## AIM OF THE TASK
Return all lines below containing the word "Campeonato".

## DATA FOR THE TASK

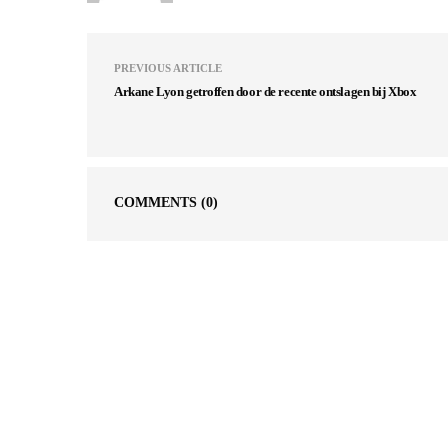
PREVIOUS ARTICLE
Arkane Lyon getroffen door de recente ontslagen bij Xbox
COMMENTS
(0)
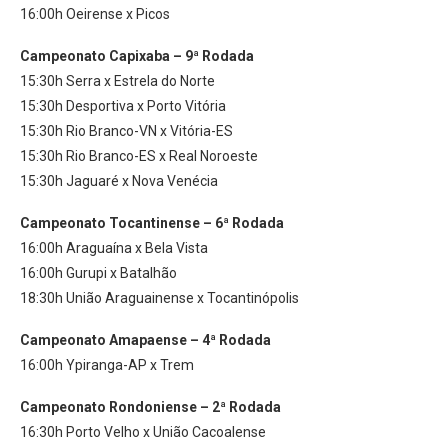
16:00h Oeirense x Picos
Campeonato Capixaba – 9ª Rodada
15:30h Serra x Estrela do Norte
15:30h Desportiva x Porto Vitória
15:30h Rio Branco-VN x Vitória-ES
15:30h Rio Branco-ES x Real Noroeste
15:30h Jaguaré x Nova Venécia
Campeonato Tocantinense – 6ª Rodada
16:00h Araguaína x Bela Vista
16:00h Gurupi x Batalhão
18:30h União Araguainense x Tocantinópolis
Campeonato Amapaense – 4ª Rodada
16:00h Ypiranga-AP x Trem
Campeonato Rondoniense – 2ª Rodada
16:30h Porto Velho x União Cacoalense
==
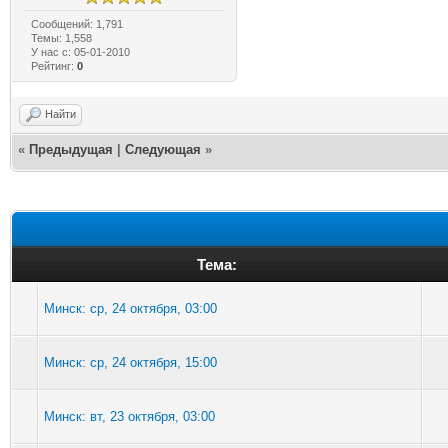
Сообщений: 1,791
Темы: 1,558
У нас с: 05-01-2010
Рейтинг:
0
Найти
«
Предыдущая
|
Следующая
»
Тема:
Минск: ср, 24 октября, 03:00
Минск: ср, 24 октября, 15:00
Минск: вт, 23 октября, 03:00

## RESULT FOR THIS TASK
Campeonato Capixaba – 9ª Rodada
Campeonato Tocantinense – 6ª Rodada
Campeonato Amapaense – 4ª Rodada
Campeonato Rondoniense – 2ª Rodada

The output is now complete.